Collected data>

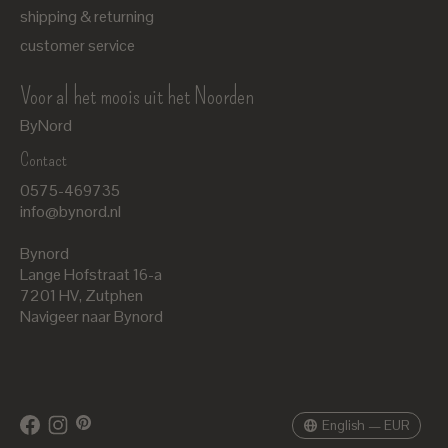
shipping & returning
customer service
Voor al het moois uit het Noorden
ByNord
Contact
Nederlands
0575-469735
English
info@bynord.nl
EUR
Bynord
GBP
Lange Hofstraat 16-a
7201 HV
,
Zutphen
USD
Navigeer naar Bynord
DKK
SEK
English — EUR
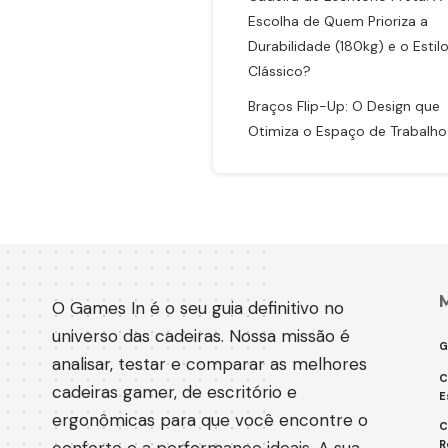
Escolha de Quem Prioriza a
Durabilidade (180kg) e o Estil
Clássico?
Braços Flip-Up: O Design que
Otimiza o Espaço de Trabalho
O Games In é o seu guia definitivo no
universo das cadeiras. Nossa missão é
G
analisar, testar e comparar as melhores
C
cadeiras gamer, de escritório e
E
ergonômicas para que você encontre o
C
R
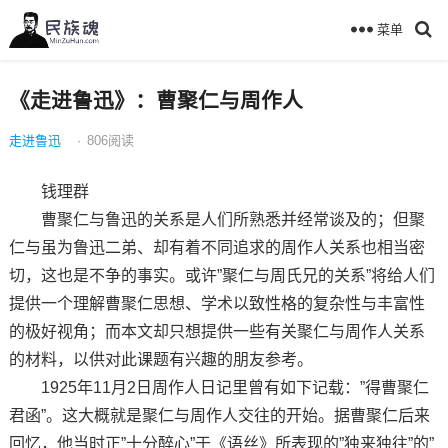
菜单
《走进鲁迅》：曹聚仁与周作人
走进鲁迅
·
806
阅读
钱理群
曹聚仁与鲁迅的关系是人们所熟悉并经常谈及的；但聚
仁与虽为鲁迅二弟、却有着不同追求的周作人关系也相当密
切，这也是不争的事实。或许”聚仁与周氏兄的关系”将给人们
提供一个理解曹聚仁思想、学术以致性格的复杂性与丰富性
的极好视角；而本文却只想提供一些有关聚仁与周作人关系
的材料，以供对此课题有兴趣的朋友参考。
1925年11月2日周作人日记里曾有如下记载：”得曹聚仁
君函”。这大概就是聚仁与周作人交往的开始。据曹聚仁后来
回忆，他当时正”十分醉心”于《语丝》所表现的”独来独往”的”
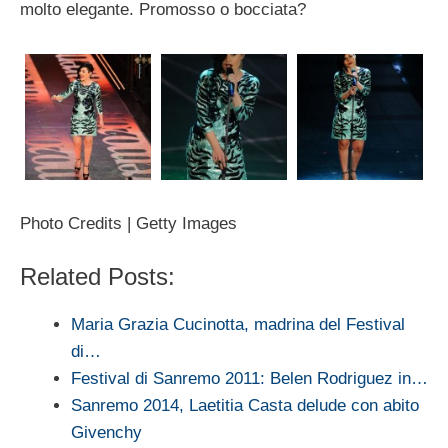
molto elegante. Promosso o bocciata?
Photo Credits | Getty Images
Related Posts:
Maria Grazia Cucinotta, madrina del Festival
di…
Festival di Sanremo 2011: Belen Rodriguez in…
Sanremo 2014, Laetitia Casta delude con abito
Givenchy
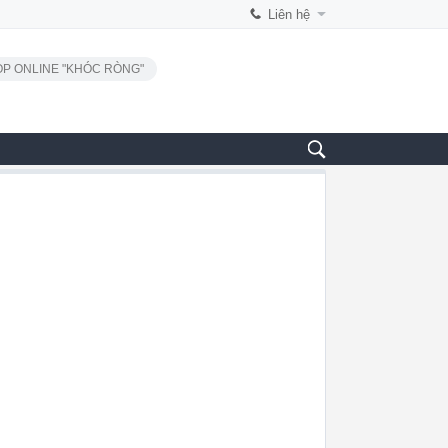
Liên hệ
P ONLINE "KHÓC RÒNG"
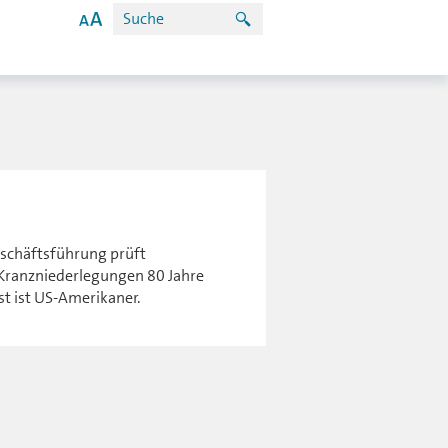
schäftsführung prüft
Kranzniederlegungen 80 Jahre
st ist US-Amerikaner.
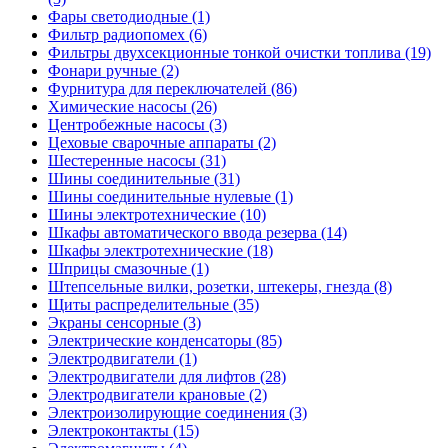
Фары светодиодные (1)
Фильтр радиопомех (6)
Фильтры двухсекционные тонкой очистки топлива (19)
Фонари ручные (2)
Фурнитура для переключателей (86)
Химические насосы (26)
Центробежные насосы (3)
Цеховые сварочные аппараты (2)
Шестеренные насосы (31)
Шины соединительные (31)
Шины соединительные нулевые (1)
Шины электротехнические (10)
Шкафы автоматического ввода резерва (14)
Шкафы электротехнические (18)
Шприцы смазочные (1)
Штепсельные вилки, розетки, штекеры, гнезда (8)
Щиты распределительные (35)
Экраны сенсорные (3)
Электрические конденсаторы (85)
Электродвигатели (1)
Электродвигатели для лифтов (28)
Электродвигатели крановые (2)
Электроизолирующие соединения (3)
Электроконтакты (15)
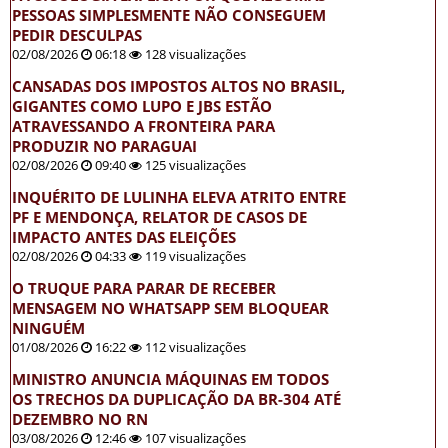
PESSOAS SIMPLESMENTE NÃO CONSEGUEM
PEDIR DESCULPAS
02/08/2026
06:18
128 visualizações
CANSADAS DOS IMPOSTOS ALTOS NO BRASIL,
GIGANTES COMO LUPO E JBS ESTÃO
ATRAVESSANDO A FRONTEIRA PARA
PRODUZIR NO PARAGUAI
02/08/2026
09:40
125 visualizações
INQUÉRITO DE LULINHA ELEVA ATRITO ENTRE
PF E MENDONÇA, RELATOR DE CASOS DE
IMPACTO ANTES DAS ELEIÇÕES
02/08/2026
04:33
119 visualizações
O TRUQUE PARA PARAR DE RECEBER
MENSAGEM NO WHATSAPP SEM BLOQUEAR
NINGUÉM
01/08/2026
16:22
112 visualizações
MINISTRO ANUNCIA MÁQUINAS EM TODOS
OS TRECHOS DA DUPLICAÇÃO DA BR-304 ATÉ
DEZEMBRO NO RN
03/08/2026
12:46
107 visualizações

About this task>
Could you transcribe the records above exactly, leaving every picture out?

Exercise result>
shipping & returning
customer service
Voor al het moois uit het Noorden
ByNord
Contact
Nederlands
0575-469735
English
info@bynord.nl
EUR
Bynord
GBP
Lange Hofstraat 16-a
7201 HV
,
Zutphen
USD
Navigeer naar Bynord
DKK
SEK
English — EUR
Escolha de Quem Prioriza a
Durabilidade (180kg) e o Estil
Clássico?
Braços Flip-Up: O Design que
Otimiza o Espaço de Trabalho
O Games In é o seu guia definitivo no
universo das cadeiras. Nossa missão é
G
analisar, testar e comparar as melhores
C
cadeiras gamer, de escritório e
E
ergonômicas para que você encontre o
C
R
菜单
《走进鲁迅》：曹聚仁与周作人
走进鲁迅
·
806
阅读
钱理群
曹聚仁与鲁迅的关系是人们所熟悉并经常谈及的；但聚
仁与虽为鲁迅二弟、却有着不同追求的周作人关系也相当密
切，这也是不争的事实。或许”聚仁与周氏兄的关系”将给人们
提供一个理解曹聚仁思想、学术以致性格的复杂性与丰富性
的极好视角；而本文却只想提供一些有关聚仁与周作人关系
的材料，以供对此课题有兴趣的朋友参考。
1925年11月2日周作人日记里曾有如下记载：”得曹聚仁
君函”。这大概就是聚仁与周作人交往的开始。据曹聚仁后来
回忆，他当时正”十分醉心”于《语丝》所表现的”独来独往”的”
molto elegante. Promosso o bocciata?
Photo Credits | Getty Images
Related Posts:
Maria Grazia Cucinotta, madrina del Festival
di…
Festival di Sanremo 2011: Belen Rodriguez in…
Sanremo 2014, Laetitia Casta delude con abito
Givenchy
Liên hệ
P ONLINE "KHÓC RÒNG"
schäftsführung prüft
Kranzniederlegungen 80 Jahre
st ist US-Amerikaner.
Фары светодиодные (1)
Фильтр радиопомех (6)
Фильтры двухсекционные тонкой очистки топлива (19)
Фонари ручные (2)
Фурнитура для переключателей (86)
Химические насосы (26)
Центробежные насосы (3)
Цеховые сварочные аппараты (2)
Шестеренные насосы (31)
Шины соединительные (31)
Шины соединительные нулевые (1)
Шины электротехнические (10)
Шкафы автоматического ввода резерва (14)
Шкафы электротехнические (18)
Шприцы смазочные (1)
Штепсельные вилки, розетки, штекеры, гнезда (8)
Щиты распределительные (35)
Экраны сенсорные (3)
Электрические конденсаторы (85)
Электродвигатели (1)
Электродвигатели для лифтов (28)
Электродвигатели крановые (2)
Электроизолирующие соединения (3)
Электроконтакты (15)
PESSOAS SIMPLESMENTE NÃO CONSEGUEM
PEDIR DESCULPAS
02/08/2026
06:18
128 visualizações
CANSADAS DOS IMPOSTOS ALTOS NO BRASIL,
GIGANTES COMO LUPO E JBS ESTÃO
ATRAVESSANDO A FRONTEIRA PARA
PRODUZIR NO PARAGUAI
02/08/2026
09:40
125 visualizações
INQUÉRITO DE LULINHA ELEVA ATRITO ENTRE
PF E MENDONÇA, RELATOR DE CASOS DE
IMPACTO ANTES DAS ELEIÇÕES
02/08/2026
04:33
119 visualizações
O TRUQUE PARA PARAR DE RECEBER
MENSAGEM NO WHATSAPP SEM BLOQUEAR
NINGUÉM
01/08/2026
16:22
112 visualizações
MINISTRO ANUNCIA MÁQUINAS EM TODOS
OS TRECHOS DA DUPLICAÇÃO DA BR-304 ATÉ
DEZEMBRO NO RN
03/08/2026
12:46
107 visualizações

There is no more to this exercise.